Day 293: Aachen CathedralDecember 4, 2017 in Germany
First day in Cologne was naturally spent, outside of Cologne on a day-trip! We've got a few coming up in the next few days, so off we went. Today we were heading to the city of Aachen, about an hour to the west, to visit the famous Cathedral. Train ride was fairly uneventful, just a regular direct train. We've both been surprised at how un-punctual the German trains are, even though they're renowned for being on-time and perfectly scheduled. The reality is quite different!
Arrived in Aachen, and walked 15 minutes from the station (past the usual kebab and mobile phone stores) to the centre of the Old Town where the cathedral is located. This has been a hugely influential cathedral over the years - it was originally built in the 800s to be the private chapel of Charlemagne. It was expanded in the 14th century in the gothic style, though the original octagonal design still remains in the centre. 30+ German kings and 12 German queens have been crowned here, and Charlemagne was (and still is) buried here.
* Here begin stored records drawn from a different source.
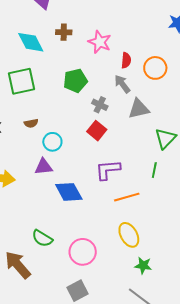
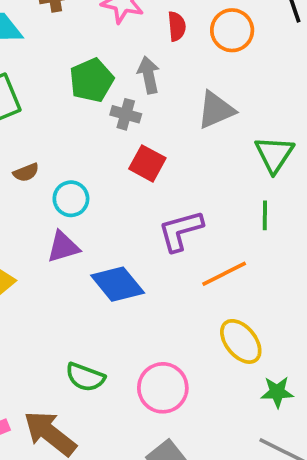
gray arrow: (122, 84) -> (149, 75), moved, turned 36
gray cross: (100, 105) -> (126, 114), moved

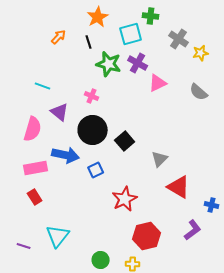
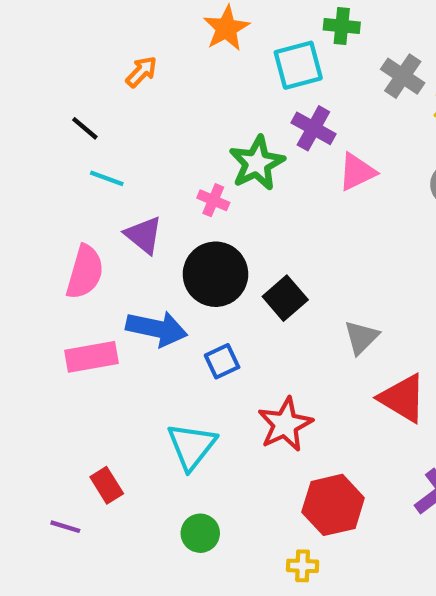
black line: (89, 42) -> (85, 128), moved, turned -32
green star: (109, 64) -> (257, 163), moved, turned 30
red rectangle: (35, 197) -> (107, 485), moved
cyan triangle: (58, 236) -> (192, 446), moved
green circle: (101, 260) -> (200, 533), moved

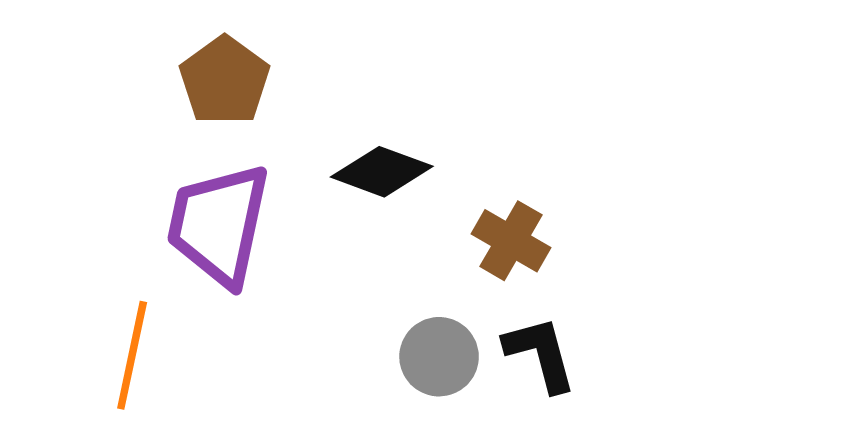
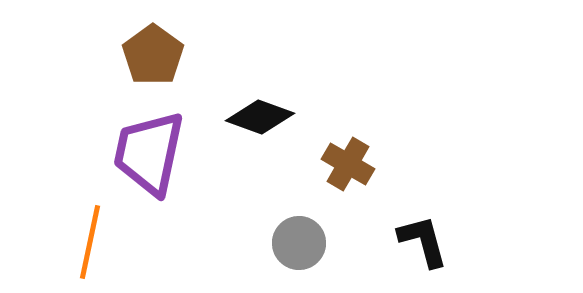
black L-shape: (540, 354) -> (423, 241), moved

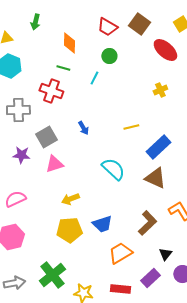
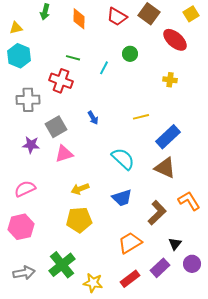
orange diamond: (69, 43) -> (79, 19), moved
green circle: (109, 56) -> (130, 54), moved
yellow cross: (160, 90) -> (170, 80), turned 32
blue trapezoid: (102, 224) -> (122, 198), moved
red rectangle: (120, 289) -> (130, 279), turned -42

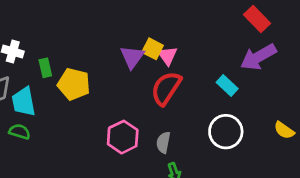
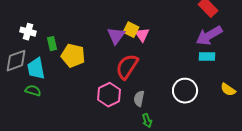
cyan rectangle: (227, 85) -> (207, 57), moved, turned -42
red semicircle: (166, 88) -> (127, 67), moved

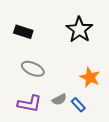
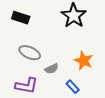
gray semicircle: (59, 99) -> (52, 69), moved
We had a wander around the outside, but unfortunately we couldn't get great views of it since it was surrounded on basically all sides by Christmas markets! Occupational hazard at this time of year I guess. Quite a few tourists around as well, many of them English surprisingly. Since we had Schnitzel and obviously couldn't take him inside, we did rock-paper-scissors on who'd go in first. I lost, again.
So Shandos went in while I sat in a nearby cafe with a dog, a coffee and a piece of cake. But to my surprise, she was back within 30 minutes - it's actually not that large, and you can't see some of the most important stuff (eg Charlemagne's throne and sarcophagus) without paying for a guided tour; a fact unmentioned on the website!
There was a tour happening (in German of course) at midday, in about 15 minutes, so we decided I'd get on that and report back. So I did, and it was quite good! As usual they give you an English brochure of what the guide is saying, but when you get a paragraph and he talks for 10 minutes, you can't help but think you're missing out. At least I got to see the other areas Shandos missed out on, and did plenty of documentation for us.
The cathedral itself is very nice, particularly the unusual octagonal shape in the centre. You're just so used to classic churches having a Latin cross layout, that when they don't it feels quite strange! Interior was heavily decorated with frescoes and mosaics, though they were actually from the 19th century. Charlemagne's throne was cool to see, though it's just a few slabs of marble held together with bronze clamps.